许景澄解释着,“其次,如果对方存在欺诈行为,比如虚构事实让你掏钱,那可能涉及民事欺诈,你可以要求返还并赔偿损失。”

“那我该怎么做?”

“建议先做财产保全,防止对方转移资产。然后可以尝试协商,协商不成再起诉。”许景澄拿出一份文件,“这是我根据你的情况拟的律师函和初步诉讼材料,你看一下。”

赵静雅仔细看了,内容很详细,把这五年来的转账一笔笔列得清清楚楚。

“没问题。”

“那我建议你先回去跟对方摊牌,看能不能私下解决。如果不行,我们就走法律程序。”许景澄收好文件,“不过有句话我得说在前头,这个官司一旦打起来,你的婚姻恐怕就难保了。”
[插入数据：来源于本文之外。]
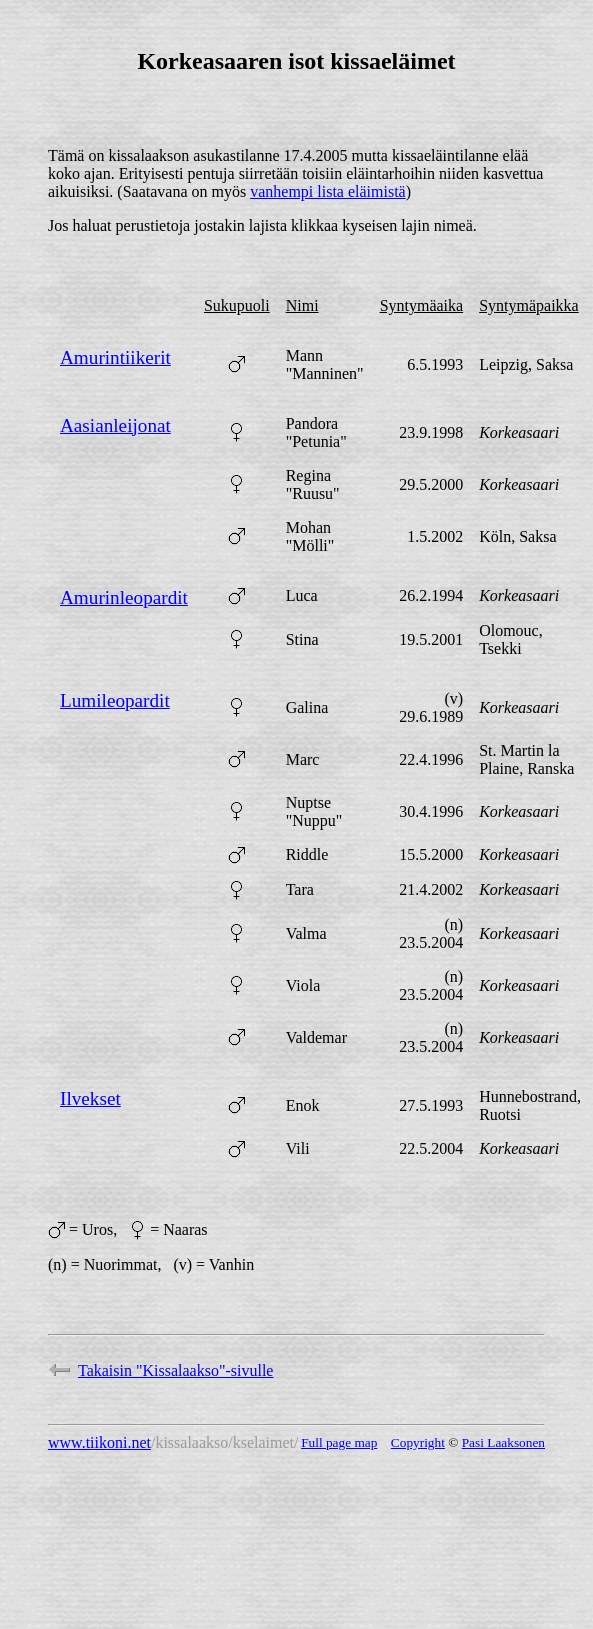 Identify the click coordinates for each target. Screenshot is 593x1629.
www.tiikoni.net (99, 1442)
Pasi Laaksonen (503, 1442)
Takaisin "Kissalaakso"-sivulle (160, 1370)
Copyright (418, 1442)
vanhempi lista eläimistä (328, 191)
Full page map (339, 1442) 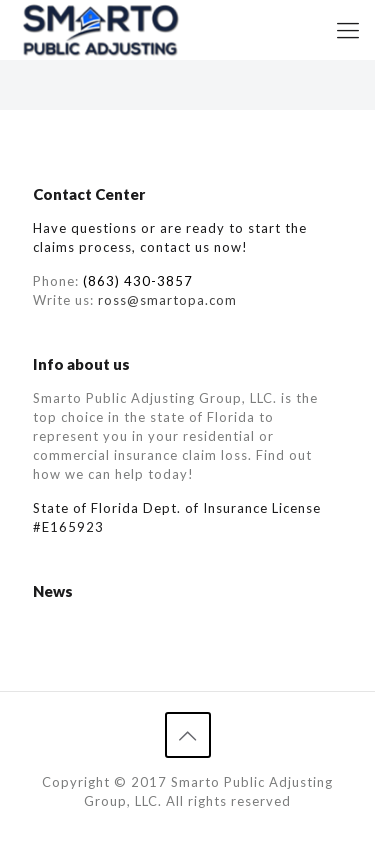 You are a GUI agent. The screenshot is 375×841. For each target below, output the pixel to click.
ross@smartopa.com (167, 300) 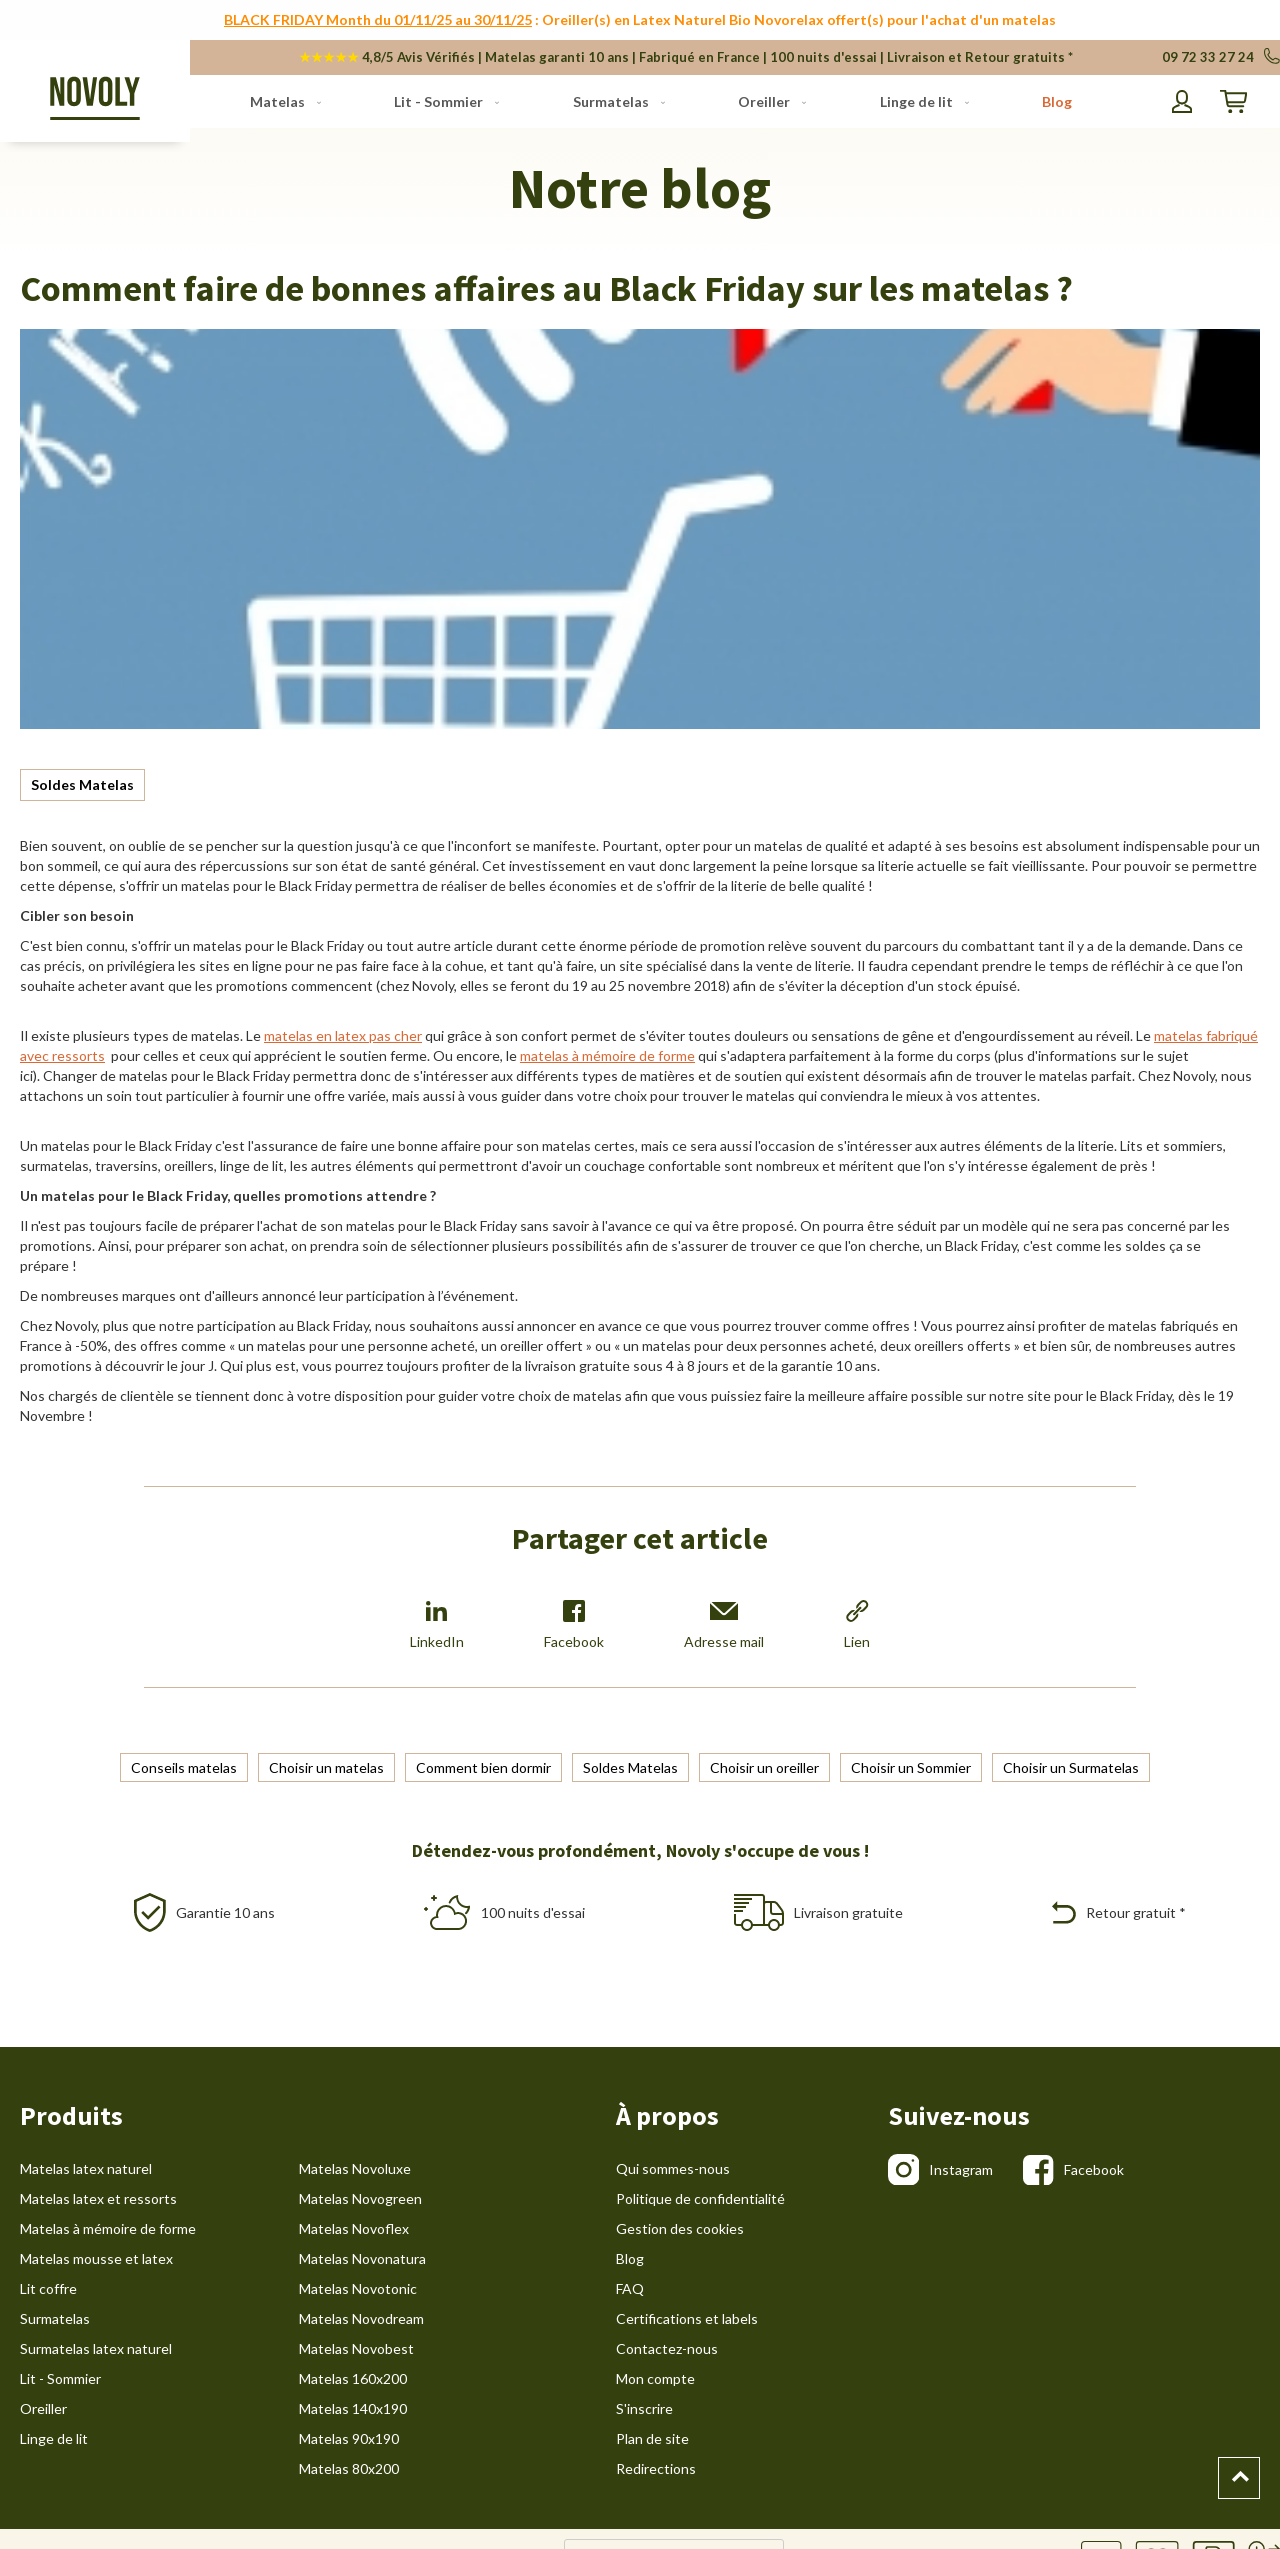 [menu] (661, 101)
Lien (857, 1625)
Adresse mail (724, 1625)
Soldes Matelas (82, 784)
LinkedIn (437, 1625)
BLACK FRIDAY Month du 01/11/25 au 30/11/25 (378, 19)
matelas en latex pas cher (343, 1035)
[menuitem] (281, 101)
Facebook (574, 1625) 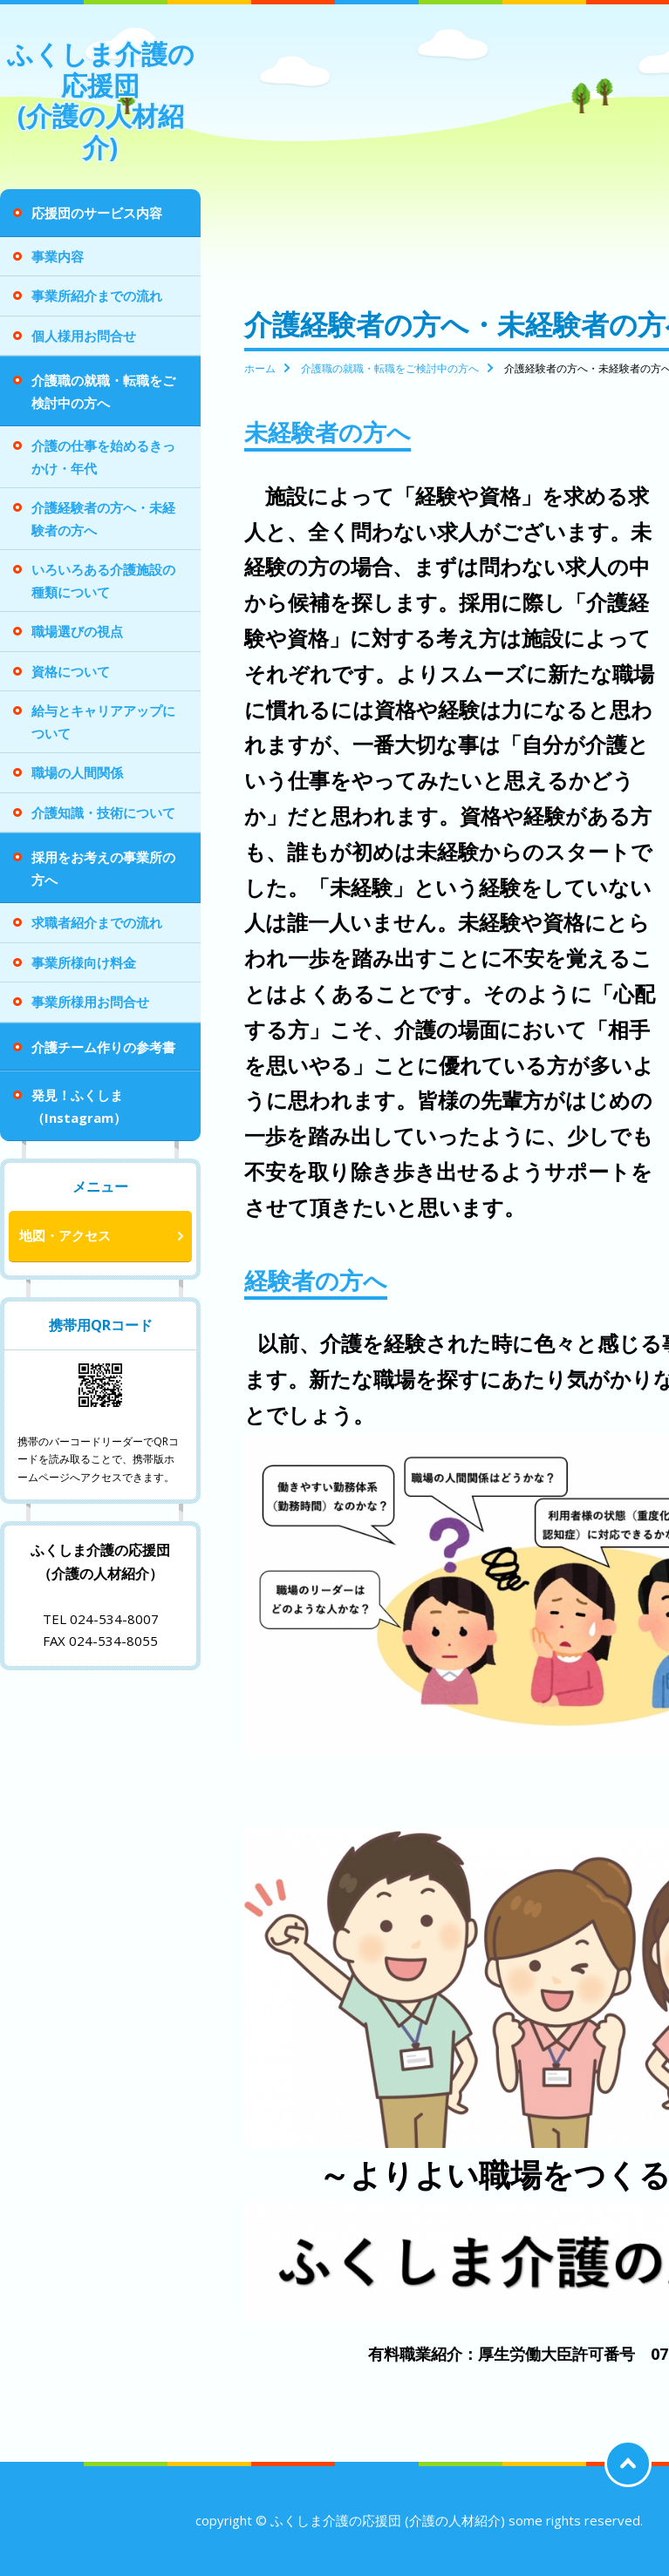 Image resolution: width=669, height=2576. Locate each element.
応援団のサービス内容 (96, 212)
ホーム (260, 368)
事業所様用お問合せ (90, 1001)
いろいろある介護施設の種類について (103, 581)
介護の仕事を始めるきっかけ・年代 (103, 457)
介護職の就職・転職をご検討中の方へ (103, 391)
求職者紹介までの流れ (96, 922)
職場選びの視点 (77, 631)
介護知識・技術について (103, 812)
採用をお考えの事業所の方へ (103, 868)
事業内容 (57, 256)
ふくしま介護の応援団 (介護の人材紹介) (101, 100)
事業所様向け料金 (83, 962)
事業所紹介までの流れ (96, 295)
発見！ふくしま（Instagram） (78, 1106)
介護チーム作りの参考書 (103, 1047)
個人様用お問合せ (83, 335)
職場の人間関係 (77, 772)
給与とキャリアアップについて (103, 722)
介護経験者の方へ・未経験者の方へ (103, 519)
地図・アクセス (65, 1235)
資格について (70, 671) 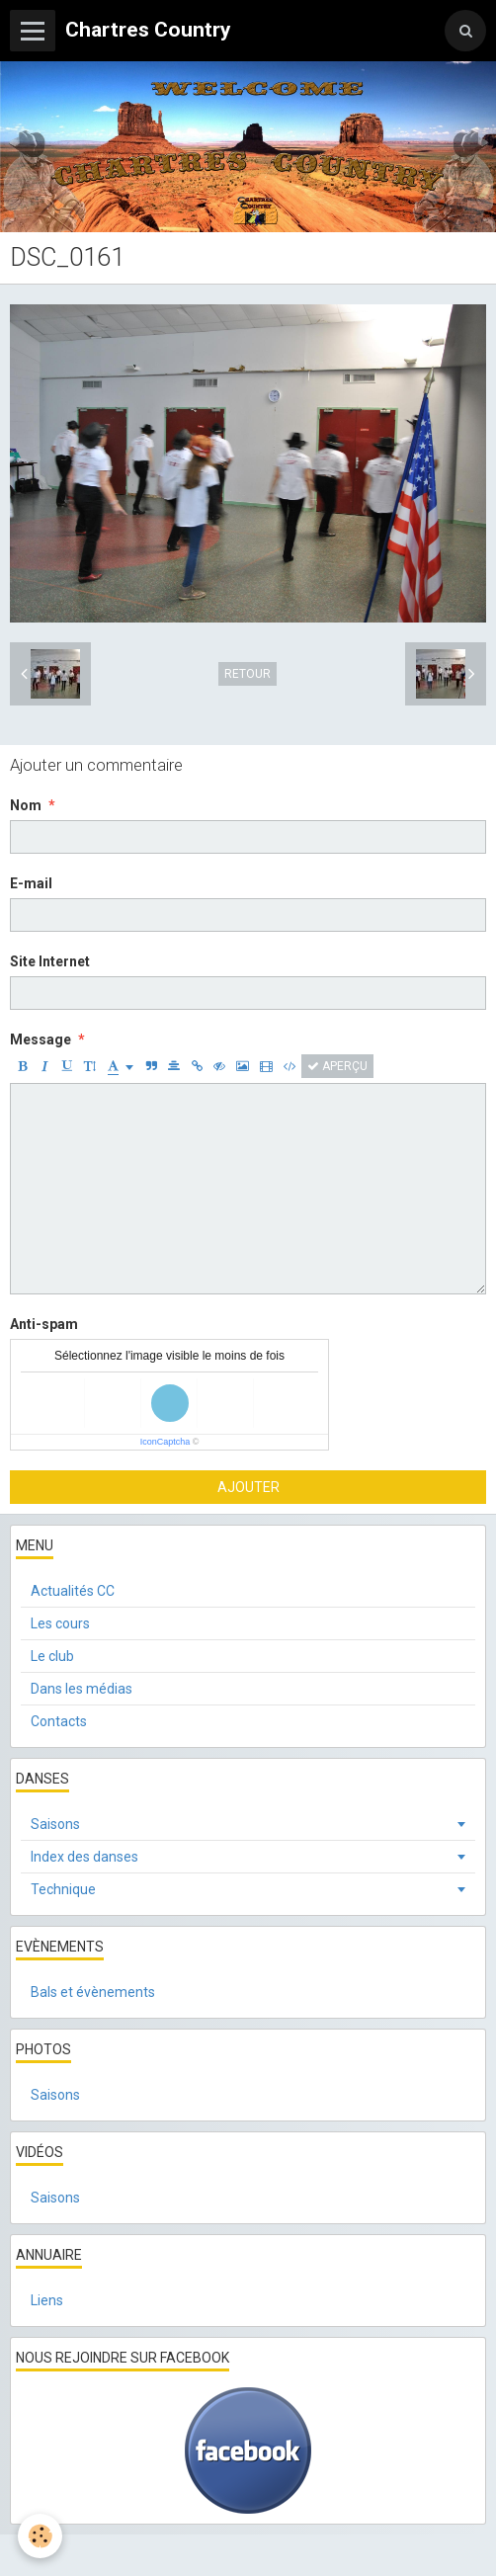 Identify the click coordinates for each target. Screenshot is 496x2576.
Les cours (60, 1623)
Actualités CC (73, 1591)
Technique (63, 1889)
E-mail (31, 883)
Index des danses (84, 1857)
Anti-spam (44, 1324)
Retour (247, 674)
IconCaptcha (165, 1442)
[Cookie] (40, 2536)
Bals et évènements (93, 1992)
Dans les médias (81, 1689)
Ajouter (248, 1487)
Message (40, 1039)
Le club (52, 1656)
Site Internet (50, 961)
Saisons (55, 1824)
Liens (47, 2300)
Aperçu (337, 1066)
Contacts (59, 1721)
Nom (25, 805) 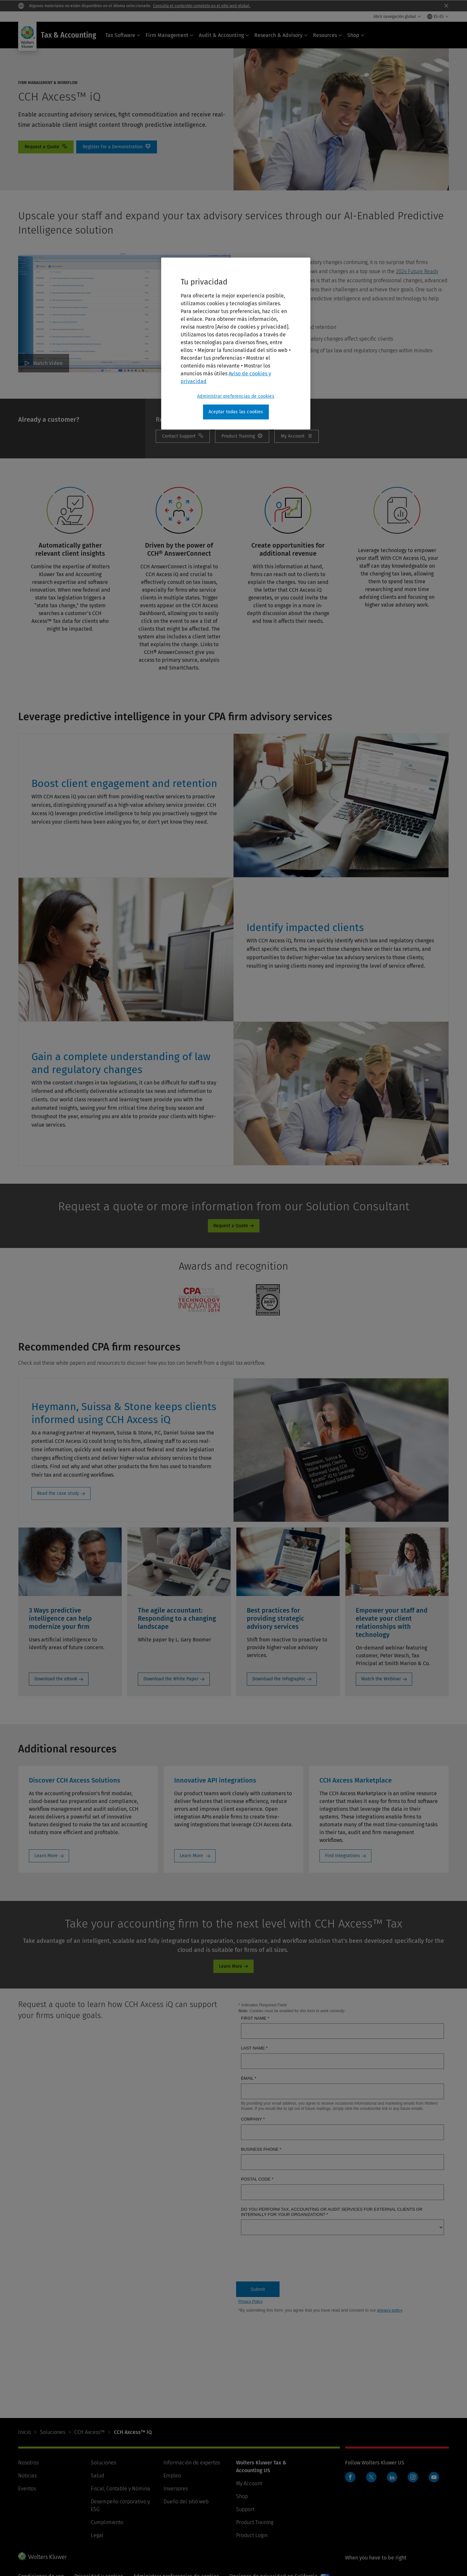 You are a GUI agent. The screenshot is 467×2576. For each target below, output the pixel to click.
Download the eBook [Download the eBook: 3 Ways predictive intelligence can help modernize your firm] (55, 1679)
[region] (235, 343)
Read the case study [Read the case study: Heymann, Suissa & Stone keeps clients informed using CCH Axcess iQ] (58, 1493)
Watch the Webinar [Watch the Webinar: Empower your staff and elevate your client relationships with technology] (381, 1679)
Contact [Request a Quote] (45, 147)
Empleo (172, 2476)
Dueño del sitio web (186, 2501)
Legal (97, 2535)
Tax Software (122, 35)
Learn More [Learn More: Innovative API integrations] (192, 1855)
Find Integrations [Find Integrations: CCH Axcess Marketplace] (342, 1855)
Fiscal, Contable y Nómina (120, 2488)
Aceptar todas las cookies (236, 412)
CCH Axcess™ (89, 2432)
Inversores (175, 2488)
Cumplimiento (107, 2522)
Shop (356, 35)
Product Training (254, 2522)
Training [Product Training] (242, 436)
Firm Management (170, 35)
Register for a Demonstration (117, 147)
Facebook (350, 2477)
“我知道。”赵静雅苦笑,“其实从我知道真相那天起,这婚姻就已经完了。”

离开律师事务所,她又去银行打了详细的流水单,然后回公司把所有证据材料整理好。

她要在周六的家宴上,把一切都摊开。

她要让他们知道,赵静雅不是任人拿捏的软柿子。

她要让他们为这五年的欺骗,付出代价。

这几天,陈志远在家表现得格外正常,甚至比平时更殷勤。

他每天变着花样做饭,关心她的工作,问她累不累。

但赵静雅知道,这都是装出来的。

他在等周六的家宴,等着她再次心软,再次掏钱。

他以为她会像过去五年一样,最后选择让步和付出。

他错了。

周六到了。

陈志远一大早就开始收拾,换了身新买的衬衫,头发梳得整齐。

“老婆,咱们是不是该走了?”他催她。

“不急,我拿点东西。”赵静雅回到书房,把所有证据材料装进一个文件袋。

调查报告、银行流水、房产证明、转账记录、奖学金通知……

所有的真相,都在这个袋子里。

“老婆,你拿这么多文件干嘛?”陈志远看到她的文件袋,有点疑惑。

“工作资料,晚上可能要用。”赵静雅随口编了个理由。

“那快走吧,别让爸妈等急了。”

路上,陈志远一直在说话,话题都绕着晚上的饭局。

“老婆,我觉得雨欣留学的事,咱们还得再想想。”

“想什么?”

“就是……虽然九十万是不少,可雨欣就这一次机会。咱们要是能拉她一把,她一辈子记咱的好。”

赵静雅听着,心里冷笑。

到了这时候,他还在为晚上的“戏”做铺垫。

“而且我算了算,要是贷款的话,一个月还一万多,以咱俩的收入,紧一紧也能扛过去。”他继续说,“再说了,这钱也不是白花,等雨欣将来出息了,肯定会还的。”

“是吗?”赵静雅淡淡应了一声。

“那当然,雨欣不是那种没良心的人。”陈志远说得信誓旦旦。

赵静雅没再接话,因为她知道,再过几个小时,所有的谎话都会被戳穿。

到了锦江饭店,还是上次那个包厢。

公婆和陈雨欣已经到了,她爸妈也在,气氛看着挺和睦。

“静雅,志远,快来坐。”王秀芳热络地招呼,但赵静雅注意到她的眼神有点躲闪。

“又让爸妈破费了。”赵静雅客气了一句。

“哪儿的话,都是一家人。”陈建国摆摆手。

赵静雅坐下,把文件袋放在脚边,然后扫了一眼桌上的人。

公婆看着有点紧张,时不时交换眼神。

陈雨欣虽然在笑,但笑得很勉强。

陈志远表面镇定,但她能感觉到他绷着。

只有她爸妈还被蒙在鼓里,不知道接下来会发生什么。

菜很快上齐了,又是一大桌。

“来,大家先喝一杯。”陈建国举起酒杯,“上次吃饭闹得不太愉快,今天咱们好好说说话。”

大家都举了杯,赵静雅也举了举,但没喝。

“静雅啊,上次你说的话,我们都仔细想了。”陈建国放下酒杯,开始说正事,“你说得对,九十万确实不是小数。”

“可雨欣这机会太难得了。”

“可雨欣这机会太难得了。”王秀芳接过话头,“曼大那个专业,在国内想申请上可不容易。”

“是啊,嫂子,这次真是千载难逢。”陈雨欣也开口了,声音带着急切,“我保证,毕业找到工作,一定尽快把钱还上。”

赵静雅听着这一家三口一唱一和,心里那点残存的侥幸彻底没了。

这些人根本没觉得自己有错,他们今天就是来接着要钱的。

“那你们的意思是?”赵静雅装作没听懂。

“我们想跟你商量商量,看能不能分期。”陈建国试探着说,“比如先付一部分,剩下的慢慢给。”

“先付多少?”

“学费大概六十万,生活费算三十万,总共九十万。”王秀芳说得挺细,“家里能凑出十五万,剩下的七十五万……”

她看向赵静雅,意思再明白不过。

“七十五万?”赵静雅重复了一遍。

“对,我们可以打借条,保证三年内还清。”陈建国从口袋里摸出一张折好的纸,“借条都写好了,你看看。”

赵静雅接过那张纸,上面白纸黑字写着借款七十五万,还有陈建国的签名和红手印。

但她知道,这张借条就是张废纸。

就像过去五年那七十八万一样,给出去了,就别想再拿回来。

“我琢磨琢磨。”赵静雅把借条放回桌上,弯腰拿起了脚边的文件袋。

“不过在决定之前,我这儿有点东西,想请大家一起看看。”

桌上的人都看向她,不知道她要干什么。